Soviet dissidents and hundreds of Sakharov supporters stood in the snowy streets outside University Hall to protest today’s award because the Soviet recipient once publicly denounced Sakharov.
‘Find Better Friends’
Leading the protest was former Nobel Committee Chairwoman Aase Lionaes, who braved the 14-degree temperatures and carried a poster bearing Sakharov’s picture.
“Find better friends, Dr. Lown,” read another poster.
Ambassadors from the United States, West Germany and Britain normally attend the prestigious ceremony, but they were out of Norway today on “other business” or vacations. Their absences, although not officially linked to the award, were viewed as demonstrations of unhappiness with the selection.
But Soviet Ambassador Dimitry Polyanski attended, breaking a 10-year boycott that began when Sakharov won the Peace Prize in 1975.

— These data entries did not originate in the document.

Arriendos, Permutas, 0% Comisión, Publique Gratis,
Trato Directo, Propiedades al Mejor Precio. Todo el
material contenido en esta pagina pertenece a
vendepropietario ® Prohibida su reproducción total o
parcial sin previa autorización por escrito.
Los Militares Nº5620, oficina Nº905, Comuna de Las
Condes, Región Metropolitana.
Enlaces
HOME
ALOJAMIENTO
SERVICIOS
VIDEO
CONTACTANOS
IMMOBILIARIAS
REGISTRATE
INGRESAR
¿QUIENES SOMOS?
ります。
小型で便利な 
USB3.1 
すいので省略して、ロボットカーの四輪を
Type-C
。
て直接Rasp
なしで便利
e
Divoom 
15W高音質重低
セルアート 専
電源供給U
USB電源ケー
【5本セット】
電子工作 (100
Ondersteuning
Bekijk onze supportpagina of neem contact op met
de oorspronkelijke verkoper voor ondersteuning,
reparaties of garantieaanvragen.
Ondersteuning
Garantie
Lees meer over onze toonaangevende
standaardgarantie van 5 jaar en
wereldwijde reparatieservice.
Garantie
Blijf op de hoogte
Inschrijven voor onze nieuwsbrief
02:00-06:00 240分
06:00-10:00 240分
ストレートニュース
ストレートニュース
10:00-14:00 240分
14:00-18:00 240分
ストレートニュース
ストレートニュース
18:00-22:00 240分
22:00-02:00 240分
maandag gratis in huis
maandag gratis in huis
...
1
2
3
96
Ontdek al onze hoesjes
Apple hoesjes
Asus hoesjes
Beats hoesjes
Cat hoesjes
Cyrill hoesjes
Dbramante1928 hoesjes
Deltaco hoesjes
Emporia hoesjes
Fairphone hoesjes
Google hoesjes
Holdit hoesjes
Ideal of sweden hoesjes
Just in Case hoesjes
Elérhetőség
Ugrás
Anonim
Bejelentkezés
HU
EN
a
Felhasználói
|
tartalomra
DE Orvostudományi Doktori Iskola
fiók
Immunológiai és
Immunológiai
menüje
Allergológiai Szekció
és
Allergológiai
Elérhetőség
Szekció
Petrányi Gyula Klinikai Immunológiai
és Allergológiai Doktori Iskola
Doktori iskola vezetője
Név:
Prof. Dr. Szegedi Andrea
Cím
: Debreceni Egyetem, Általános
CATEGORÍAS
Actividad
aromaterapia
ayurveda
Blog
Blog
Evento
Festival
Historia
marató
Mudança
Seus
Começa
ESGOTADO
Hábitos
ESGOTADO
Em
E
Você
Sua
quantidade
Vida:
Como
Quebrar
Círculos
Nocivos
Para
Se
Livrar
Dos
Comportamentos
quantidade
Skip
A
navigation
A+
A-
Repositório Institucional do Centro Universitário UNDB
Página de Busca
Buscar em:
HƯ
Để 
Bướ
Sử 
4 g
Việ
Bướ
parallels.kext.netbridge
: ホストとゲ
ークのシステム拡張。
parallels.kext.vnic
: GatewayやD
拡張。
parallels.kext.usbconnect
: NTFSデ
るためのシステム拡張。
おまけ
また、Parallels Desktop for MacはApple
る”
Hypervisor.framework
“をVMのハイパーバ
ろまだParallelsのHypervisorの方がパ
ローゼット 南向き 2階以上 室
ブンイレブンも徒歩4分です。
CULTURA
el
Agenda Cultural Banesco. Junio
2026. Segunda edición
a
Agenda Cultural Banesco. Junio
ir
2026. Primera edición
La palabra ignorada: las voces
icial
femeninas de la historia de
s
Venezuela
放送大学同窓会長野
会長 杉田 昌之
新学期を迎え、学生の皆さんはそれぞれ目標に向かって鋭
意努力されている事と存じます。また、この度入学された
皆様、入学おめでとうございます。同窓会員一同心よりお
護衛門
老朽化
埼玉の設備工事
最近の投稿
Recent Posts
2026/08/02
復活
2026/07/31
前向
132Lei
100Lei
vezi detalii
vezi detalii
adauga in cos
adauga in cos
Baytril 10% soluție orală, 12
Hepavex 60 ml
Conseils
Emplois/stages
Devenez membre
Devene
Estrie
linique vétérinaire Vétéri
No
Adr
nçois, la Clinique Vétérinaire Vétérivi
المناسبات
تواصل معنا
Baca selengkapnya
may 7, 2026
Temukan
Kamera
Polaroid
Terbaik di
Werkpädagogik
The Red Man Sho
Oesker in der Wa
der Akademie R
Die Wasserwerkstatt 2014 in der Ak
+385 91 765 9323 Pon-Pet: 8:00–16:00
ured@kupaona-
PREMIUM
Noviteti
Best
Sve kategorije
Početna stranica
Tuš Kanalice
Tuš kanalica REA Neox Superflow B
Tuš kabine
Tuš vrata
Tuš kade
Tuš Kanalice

Chazov and Lown--among the world’s foremost heart specialists--are co-presidents of the independent, Boston-based physicians’ peace organization, which was awarded the 1985 prize for warning the world of the catastrophic consequences of nuclear war.
Praised for Warning
“These physicians have told us what will happen if these weapons were to be used,” Nobel Committee Chairman Egil Aarvik said at the award ceremony at Oslo University Hall.
“We know now about the atomic winter with its destruction of the biosphere and of all conditions necessary for life,” he said.
Summoned together to the rostrum, Lown, a Lithuanian-born American, and Chazov of the Soviet Union attacked “the expansion of the arms race into space” and called for a ban on nuclear tests.
Lown, confronting objections that his co-recipient signed a document in 1973 criticizing Sakharov, said their organization was established to deal with nuclear weapons only.
Situation Explained
“We are not indifferent to other human rights and hard-won civil liberties,” Lown said in his acceptance speech before King Olav V and other distinguished spectators.
“But first we must be able to bequeath to our children the most fundamental of all rights, which preconditions all others--the right of survival.
“We physicians protest the outrage of holding the entire world hostage. We protest the moral obscenity of each of us being held continuously targeted for extinction.
“We protest the ongoing increase in overkill. We protest the expansion of the arms race into space.”
Later, at a ceremony in Stockholm, five Americans, a West German and a Frenchman received the Nobel Prizes in medicine, chemistry, physics, economics and literature.